Since islanders took away stones from those Stupas for building their homes, when the round structure on top collapsed on the quadrangular base, it left shapes that could be said to be roughly conical or pyramidal. The fact is that, as HCP Bell proved with his careful and learned research work, all ancient archaeological remains on the Maldives unearthed to date are distinctly Buddhist. The Hindu Maldivian Buddhist statue from Toddu Island elements that are present in those sites are not part of a former substratum, but part of Buddhist Vajrayana iconography itself. Buddhism may be regarded, in a sense, as a branch of Hinduism and both influenced each other mutually in their architecture and iconography along their history because their geographical and cultural origins are mostly overlapping. Concerning archaeology in the Maldives, I wish more people would read and refer to HCP Bell's monograph 'The Maldive Islands', a book has been reprinted recently and which despite being old is still the best work on the subject, instead of Heyerdahl's book ‘The Maldive Mystery’.

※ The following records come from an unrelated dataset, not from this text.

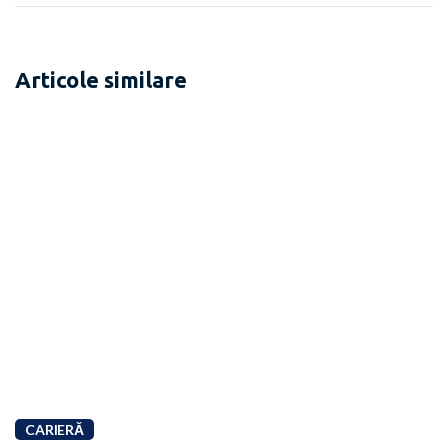
Articole similare
CARIERĂ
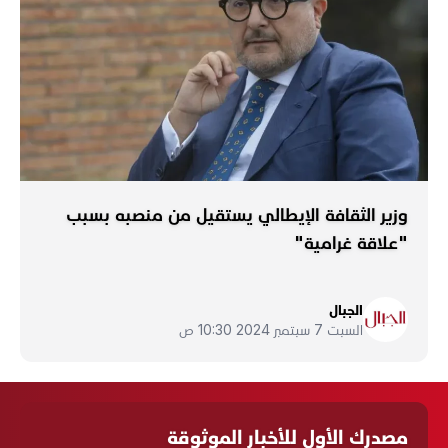
وزير الثقافة الإيطالي يستقيل من منصبه بسبب
"علاقة غرامية"
الجبال
السبت 7 سبتمبر 2024 10:30 ص
مصدرك الأول للأخبار الموثوقة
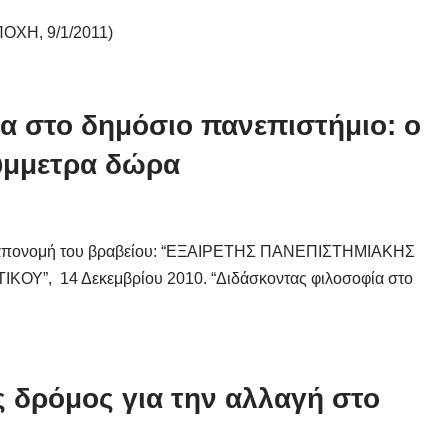
ΠΟΧΗ, 9/1/2011)
α στο δημόσιο πανεπιστήμιο: ο
σύμμετρα δώρα
την απονομή του βραβείου: “ΕΞΑΙΡΕΤΗΣ ΠΑΝΕΠΙΣΤΗΜΙΑΚΗΣ
, 14 Δεκεμβρίου 2010. “Διδάσκοντας φιλοσοφία στο
 δρόμος για την αλλαγή στο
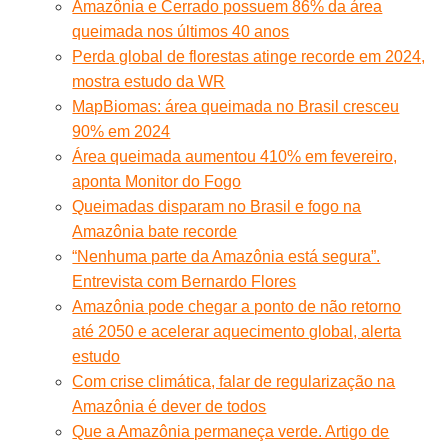
Amazônia e Cerrado possuem 86% da área
queimada nos últimos 40 anos
Perda global de florestas atinge recorde em 2024,
mostra estudo da WR
MapBiomas: área queimada no Brasil cresceu
90% em 2024
Área queimada aumentou 410% em fevereiro,
aponta Monitor do Fogo
Queimadas disparam no Brasil e fogo na
Amazônia bate recorde
“Nenhuma parte da Amazônia está segura”.
Entrevista com Bernardo Flores
Amazônia pode chegar a ponto de não retorno
até 2050 e acelerar aquecimento global, alerta
estudo
Com crise climática, falar de regularização na
Amazônia é dever de todos
Que a Amazônia permaneça verde. Artigo de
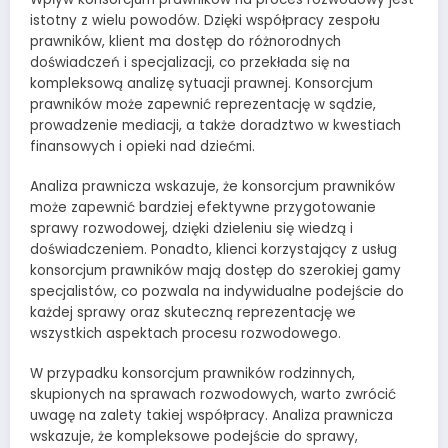
istotny z wielu powodów. Dzięki współpracy zespołu
prawników, klient ma dostęp do różnorodnych
doświadczeń i specjalizacji, co przekłada się na
kompleksową analizę sytuacji prawnej. Konsorcjum
prawników może zapewnić reprezentację w sądzie,
prowadzenie mediacji, a także doradztwo w kwestiach
finansowych i opieki nad dziećmi.
Analiza prawnicza wskazuje, że konsorcjum prawników
może zapewnić bardziej efektywne przygotowanie
sprawy rozwodowej, dzięki dzieleniu się wiedzą i
doświadczeniem. Ponadto, klienci korzystający z usług
konsorcjum prawników mają dostęp do szerokiej gamy
specjalistów, co pozwala na indywidualne podejście do
każdej sprawy oraz skuteczną reprezentację we
wszystkich aspektach procesu rozwodowego.
W przypadku konsorcjum prawników rodzinnych,
skupionych na sprawach rozwodowych, warto zwrócić
uwagę na zalety takiej współpracy. Analiza prawnicza
wskazuje, że kompleksowe podejście do sprawy,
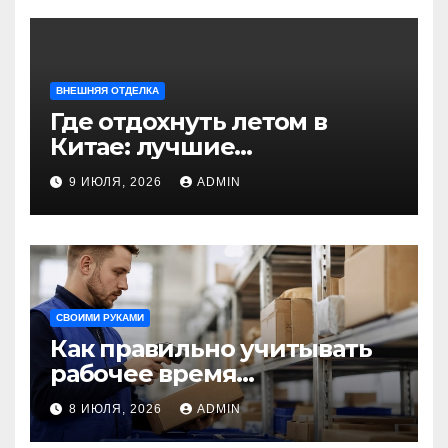
ВНЕШНЯЯ ОТДЕЛКА
Где отдохнуть летом в
Китае: лучшие
направления для
9 ИЮЛЯ, 2026
ADMIN
незабываемого
путешествия
СВОИМИ РУКАМИ
Как правильно учитывать
рабочее время
сотрудников: советы для
8 ИЮЛЯ, 2026
ADMIN
бизнеса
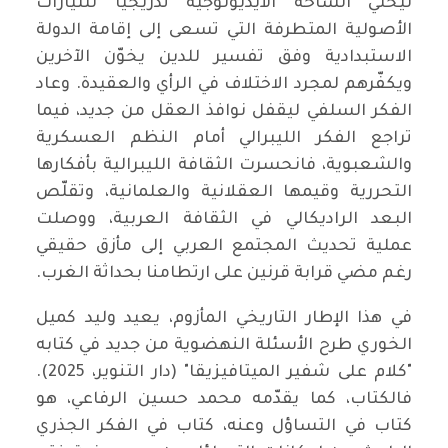
ليخلي الساحة الأيديولوجية تدريجياً للتيارات
الأصولية المتطرفة التي تسعى إلى إقامة الدولة
الاستبدادية وفق تفسير للدين يخوّن الآخرين
ويكفّرهم لمجرد الاختلاف في الرأي والعقيدة. وعاد
الفكر السلفي ليقفل نوافذ العقل من جديد، فيما
تراجع الفكر الليبرالي أمام النظم العسكرية
والشعبوية، فانحسرت الثقافة الليبرالية بأفكارها
التحررية وقيمها العقلانية والعلمانية، وتقلّص
البعد الراديكالي في الثقافة العربية، ووصلت
عملية تحديث المجتمع العربي إلى مأزق حقيقي
رغم مضي قرابة قرنين على ارتطامنا بحداثة الغرب.
في هذا الإطار التاريخي المأزوم، يعيد وليد كميل
الخوري طرح الأسئلة النهضوية من جديد في كتابه
"كلام على شفير الميتافيزيقا" (دار التنوير، 2025).
فالكتاب، كما يقدّمه محمد حسين الرفاعي، هو
كتاب في التساؤل وعنه، كتاب في الفكر الجذري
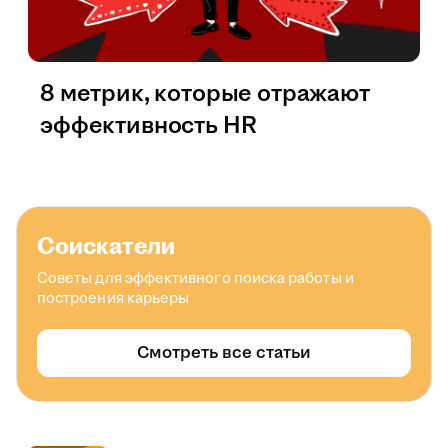
8 метрик, которые отражают
эффективность HR
Соискатели
Советы для эффективного поиска работы и
построения карьеры
Смотреть все статьи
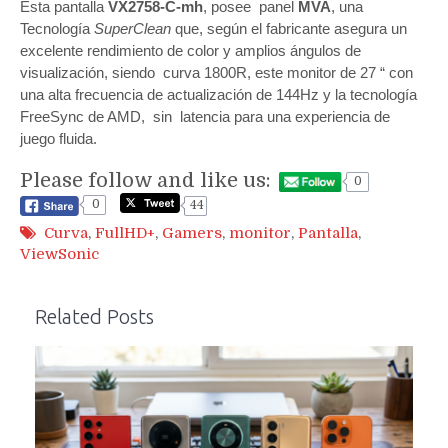
Esta pantalla
VX2758-C-mh
, posee panel
MVA
, una
Tecnología
SuperClean
que, según el fabricante asegura un
excelente rendimiento de color y amplios ángulos de
visualización, siendo curva 1800R, este
monitor
de 27 “ con
una alta frecuencia de actualización de 144Hz y la tecnología
FreeSync de AMD, sin latencia para una experiencia de
juego fluida.
Please follow and like us:
0
0
44
Curva
,
FullHD+
,
Gamers
,
monitor
,
Pantalla
,
ViewSonic
Related Posts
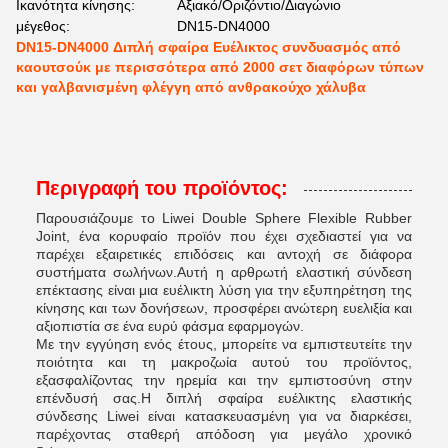
Ικανότητα κίνησης:
Αξιακό/Οριζόντιο/Διαγώνιο
μέγεθος:
DN15-DN4000
DN15-DN4000 Διπλή σφαίρα Ευέλικτος συνδυασμός από
καουτσούκ με περισσότερα από 2000 σετ διαφόρων τύπων
και γαλβανισμένη φλέγγη από ανθρακούχο χάλυβα
Περιγραφή του προϊόντος:
Παρουσιάζουμε το Liwei Double Sphere Flexible Rubber
Joint, ένα κορυφαίο προϊόν που έχει σχεδιαστεί για να
παρέχει εξαιρετικές επιδόσεις και αντοχή σε διάφορα
συστήματα σωλήνων.Αυτή η αρθρωτή ελαστική σύνδεση
επέκτασης είναι μια ευέλικτη λύση για την εξυπηρέτηση της
κίνησης και των δονήσεων, προσφέρει ανώτερη ευελιξία και
αξιοπιστία σε ένα ευρύ φάσμα εφαρμογών.
Με την εγγύηση ενός έτους, μπορείτε να εμπιστευτείτε την
ποιότητα και τη μακροζωία αυτού του προϊόντος,
εξασφαλίζοντας την ηρεμία και την εμπιστοσύνη στην
επένδυσή σας.Η διπλή σφαίρα ευέλικτης ελαστικής
σύνδεσης Liwei είναι κατασκευασμένη για να διαρκέσει,
παρέχοντας σταθερή απόδοση για μεγάλο χρονικό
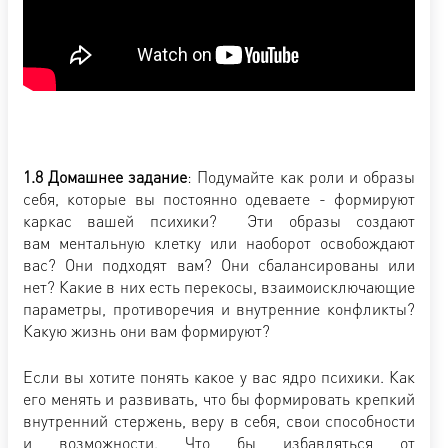
1.8 Домашнее задание
: Подумайте как роли и образы
себя, которые вы постоянно одеваете - формируют
каркас вашей психики? Эти образы создают
вам ментальную клетку или наоборот освобождают
вас? Они подходят вам? Они сбалансированы или
нет? Какие в них есть перекосы, взаимоисключающие
параметры, противоречия и внутренние конфликты?
Какую жизнь они вам формируют?
Если вы хотите понять какое у вас ядро психики. Как
его менять и развивать, что бы формировать крепкий
внутренний стержень, веру в себя, свои способности
и возможности. Что бы избавляться от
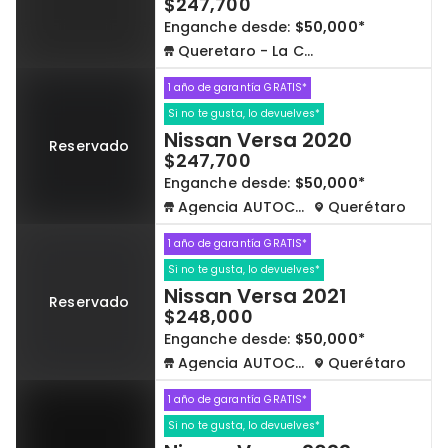
$247,700
Enganche desde:
$50,000*
Queretaro - La Capilla
1 año de garantía GRATIS*
Si no te gusta, lo devuelves*
Nissan Versa 2020
Reservado
$247,700
Enganche desde:
$50,000*
Agencia AUTOCOM
Querétaro
1 año de garantía GRATIS*
Si no te gusta, lo devuelves*
Nissan Versa 2021
Reservado
$248,000
Enganche desde:
$50,000*
Agencia AUTOCOM
Querétaro
1 año de garantía GRATIS*
Si no te gusta, lo devuelves*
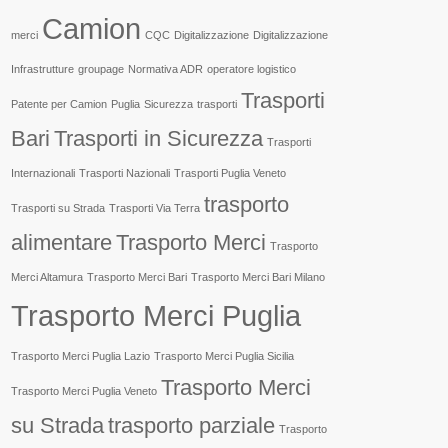
Camion
merci
CQC
Digitalizzazione
Digitalizzazione
Infrastrutture
groupage
Normativa ADR
operatore logistico
Trasporti
Patente per Camion
Puglia
Sicurezza
trasporti
Bari
Trasporti in Sicurezza
Trasporti
Internazionali
Trasporti Nazionali
Trasporti Puglia Veneto
trasporto
Trasporti su Strada
Trasporti Via Terra
alimentare
Trasporto Merci
Trasporto
Merci Altamura
Trasporto Merci Bari
Trasporto Merci Bari Milano
Trasporto Merci Puglia
Trasporto Merci Puglia Lazio
Trasporto Merci Puglia Sicilia
Trasporto Merci
Trasporto Merci Puglia Veneto
su Strada
trasporto parziale
Trasporto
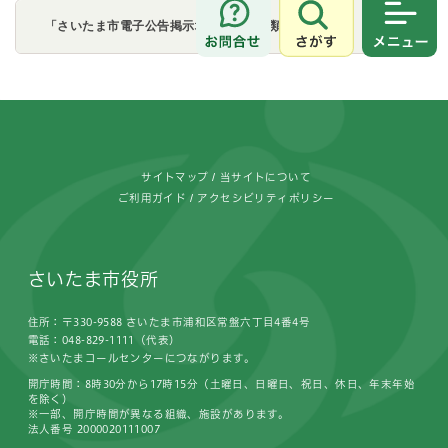
「さいたま市電子公告掲示場」の他の分類
さがす
メニュ
フッターです。
サイトマップ
当サイトについて
ご利用ガイド
アクセシビリティポリシー
さいたま市役所
住所：〒330-9588 さいたま市浦和区常盤六丁目4番4号
電話：048-829-1111（代表）
※さいたまコールセンターにつながります。
開庁時間：8時30分から17時15分（土曜日、日曜日、祝日、休日、年末年始
を除く）
※一部、開庁時間が異なる組織、施設があります。
法人番号 2000020111007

 "Thor Heyerdahl is shrill but mistaken in many of his assumptions. Far from solving the Easter Island mystery, he has succeeded in making the solution more difficult for qualified scientists and made something of a fool of himself in the process. He is an amateur, a popularizer, an impresario, with a zoology degree from the University of Oslo. And his efforts in the Pacific greatly resemble the muddling attentions of, say, the hack writer of detective stories when faced with an actual crime scene --someone who ignores the minutiae of evidence, hair analysis, or electrophoresis (for typing bloodstains)-- and in blundering around a crime scene, muttering "The butler did it!", makes a complete hash of it for forensic scientists. The mention of Heyerdahl's name in academic circles frequently produces embarrassment or anger..." Paul Theroux

 A further blunder of Heyerdahl concerns his insistence that large groups of people bringing with them the sun-worship had travelled across the seas of the world in rafts or crude boats, settling here and there and building up new societies that built pyramids and decorated them with sun symbols. He badly wanted to believe that Asehkara, the way Maldivians call the land of Aceh in northern Sumatra, was the land of the Aztecs, at the other end of the world.

 But it is unlikely that people would have arrived to the Maldives in masses, and since a large fleet would have been needed, not even in sizeable communities. The Maldivian legends talk about some rulers or kingly people who arrived to the islands, probably about 2,000 years ago. But those may have only been a handful of people who took power, or were given the right to rule, and later intermarried. Mass migration of people from different ethnic groups would have created an enduring trauma that would necessary have been reflected in the oral tradition.

 After 24 years of gathering and studying the oral tradition of the Maldive Atolls I can only say that Thor Heyerdahl’s inflated speculations are completely misplaced.